È fortunatamente tramontata nell’era dell’informazione che non dobbiamo più preoccuparci di cercare ma dalla quale veniamo assediati e talvolta purtroppo plagiati.

Lo spiegamento degli attuali mezzi di comunicazione di massa dalla stampa quotidiana e periodica alla radio, all’onnipresente televisione ci permette di fagocitare una mole di informazioni che non investono più soltanto i settori di nostro interesse ma sconfinano in un universo di nozioni tra le più diverse che magari esulano dalla nostra sfera di interessi.

Il metro di misura da adottare quindi per continuare ad informarsi correttamente non è più solo quantitativo, come una volta, ma qualitativo. Della massa di informazioni che assumiamo quotidianamente solo una parte sono da considerare essenziali, necessarie o interessanti. Una selezione delle informazioni che riceviamo è divenuta ai nostri giorni imperativa.

Questa tesi presuppone ritmi di lavoro e di vita diversi perché ci impone di dedicare il maggior tempo possibile all’analisi delle informazioni che siamo in grado di ricevere per operare una scelta qualitativamente redditizia: ecco come la rivoluzione dell’era dell’informazione sta modificando la nostra vita.

Se basiamo le nostre riflessioni su questo assioma non è difficile rispondere ad una domanda specifica: quale l’immagine di Firenze attraverso le informazioni fornite dai massa media? Di Firenze si parla da sempre, le sue stesse caratteristiche di centro di cultura l’hanno imposta ormai da molti secoli all’attenzione del mondo.
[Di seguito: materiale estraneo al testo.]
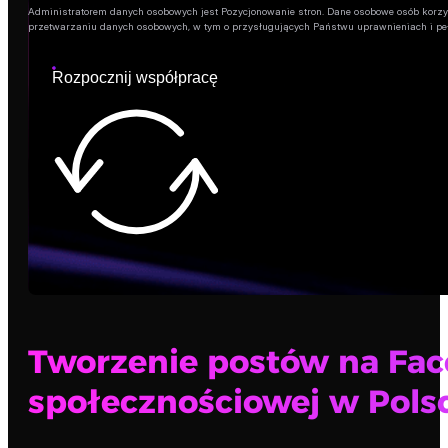
Administratorem danych osobowych jest Pozycjonowanie stron. Dane osobowe osób korzysta
przetwarzaniu danych osobowych, w tym o przysługujących Państwu uprawnieniach i pe
Rozpocznij współpracę
Tworzenie postów na Face
społecznościowej w Pols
Certo, l’impatto che l’immagine di questa città poteva avere sui viaggiatori ottocenteschi, in gran parte anglosassoni o mitteleuropei, che vi trascorrevano lunghi periodi è radicalmente diverso da quello che adesso può produrre sui protagonisti delle maratone turistiche che ormai sono divenuto quasi una costante di Firenze, come del resto di altre città di grande fascino e di grande richiamo, come Venezia o Parigi o molte ancora.

Esistono due realtà dell’immagine di Firenze quella che le è caratteristica  di centro di cultura con la quale è possibile instaurare un rapporto di equivalenza solo a patto di poterci vivere per poter indagare i suoi segreti e quella consumistica attualmente svenduta a larghe fasce di pubblico che comunque non avrebbe il tempo e forse neppure la volontà per approdare in un altro modo nella nostra città.

Se quest’analisi si adatta all’immagine diretta che ogni soggetto può avere di Firenze senza troppe modifiche può essere trasposta anche nell’equivalenza mass media-immagine di Firenze.

Anche in questo caso infatti l’immagine che si può ricavare dall’intervento degli organi di comunicazione di massa sulla realtà fiorentina presenta due aspetti diversi uno caratterizzato da un intervento qualificato e specialistico, che certamente non viene assimilato dal grande pubblico e uno pubblicitario-turistico che invece al grande pubblico è interamente dedicato.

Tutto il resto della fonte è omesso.